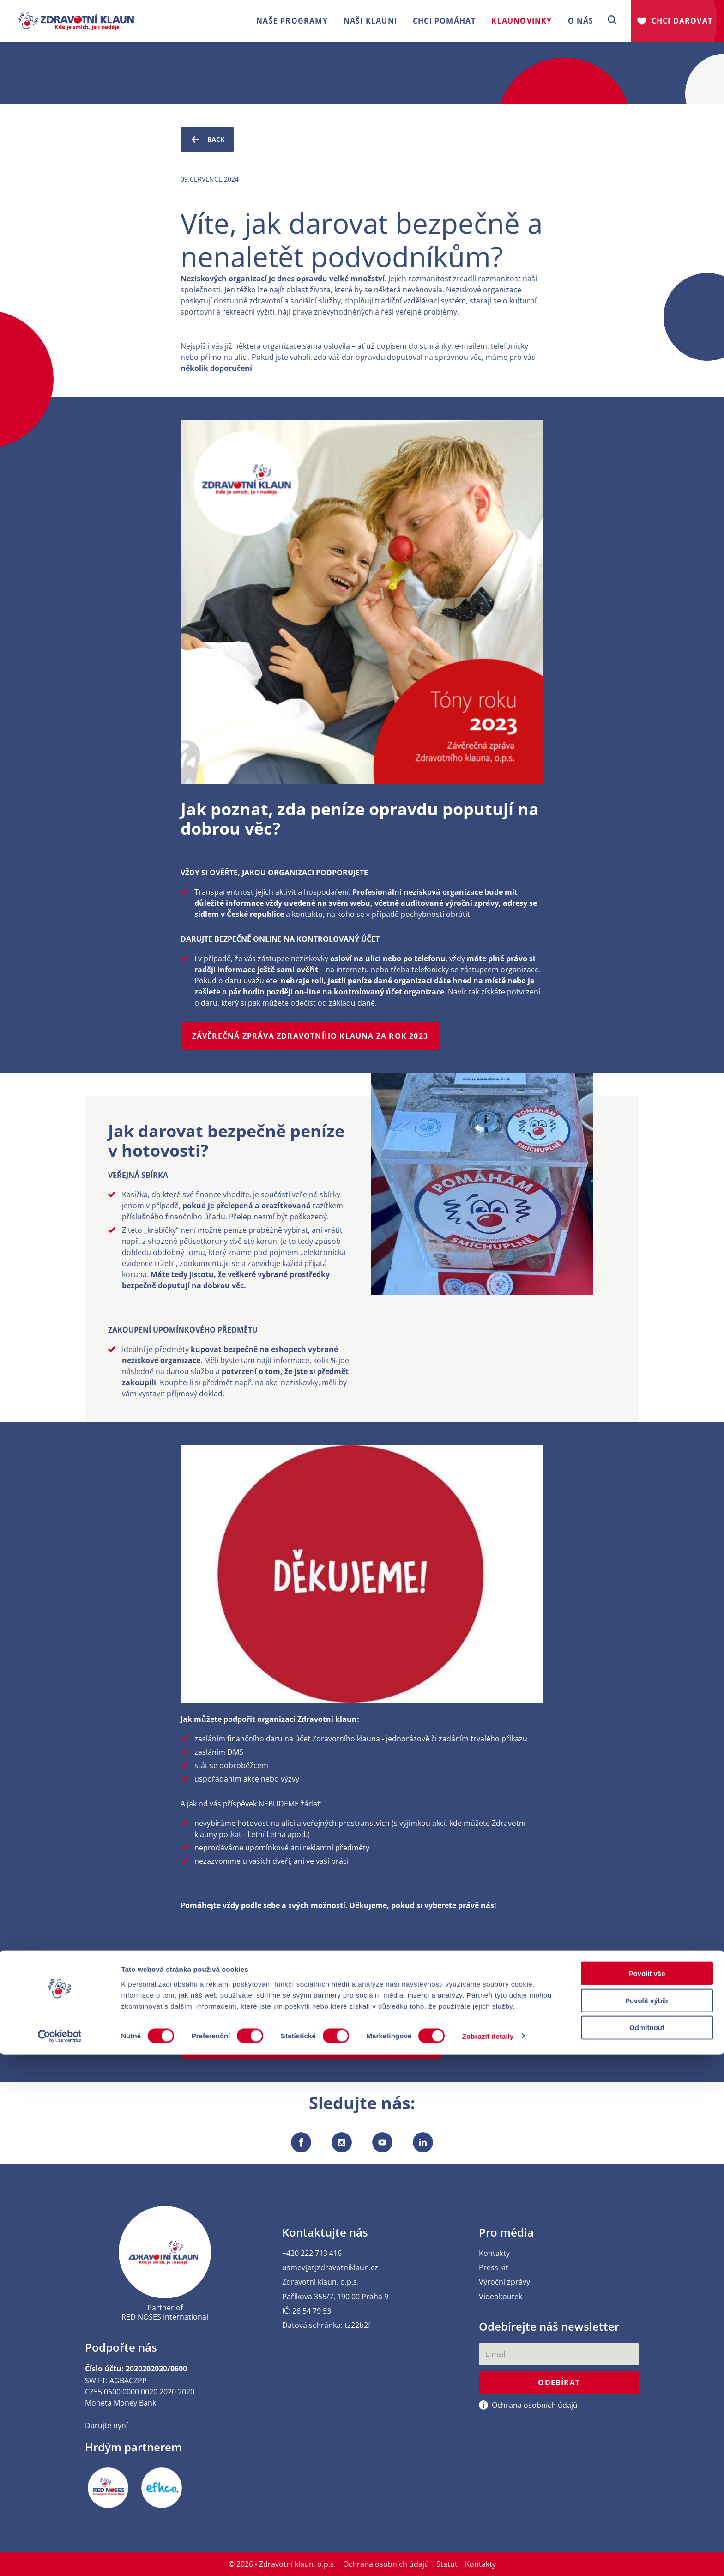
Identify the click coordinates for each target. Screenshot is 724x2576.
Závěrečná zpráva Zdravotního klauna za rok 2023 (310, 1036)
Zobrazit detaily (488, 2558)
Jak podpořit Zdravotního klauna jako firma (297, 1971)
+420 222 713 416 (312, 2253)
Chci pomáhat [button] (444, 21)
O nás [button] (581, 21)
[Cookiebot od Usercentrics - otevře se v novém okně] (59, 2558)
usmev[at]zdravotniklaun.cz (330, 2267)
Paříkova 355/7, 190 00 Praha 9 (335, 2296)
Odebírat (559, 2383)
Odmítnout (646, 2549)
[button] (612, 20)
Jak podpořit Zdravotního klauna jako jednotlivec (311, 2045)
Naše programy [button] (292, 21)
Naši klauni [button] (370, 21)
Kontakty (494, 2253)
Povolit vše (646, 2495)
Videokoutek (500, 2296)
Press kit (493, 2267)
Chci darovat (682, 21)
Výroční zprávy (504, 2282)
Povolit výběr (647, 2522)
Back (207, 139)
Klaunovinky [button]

Work to be completed: All of the material should be reproduced exactly, apart from the pictures.

Answer below:
Identify the click coordinates for each target. Screenshot is 724x2576.
Závěrečná zpráva Zdravotního klauna za rok 2023 (310, 1036)
Zobrazit detaily (488, 2558)
Jak podpořit Zdravotního klauna jako firma (297, 1971)
+420 222 713 416 (312, 2253)
Chci pomáhat [button] (444, 21)
O nás [button] (581, 21)
[Cookiebot od Usercentrics - otevře se v novém okně] (59, 2558)
usmev[at]zdravotniklaun.cz (330, 2267)
Paříkova 355/7, 190 00 Praha 9 (335, 2296)
Odebírat (559, 2383)
Odmítnout (646, 2549)
[button] (612, 20)
Jak podpořit Zdravotního klauna jako jednotlivec (311, 2045)
Naše programy [button] (292, 21)
Naši klauni [button] (370, 21)
Kontakty (494, 2253)
Povolit vše (646, 2495)
Videokoutek (500, 2296)
Press kit (493, 2267)
Chci darovat (682, 21)
Výroční zprávy (504, 2282)
Povolit výběr (647, 2522)
Back (207, 139)
Klaunovinky [button]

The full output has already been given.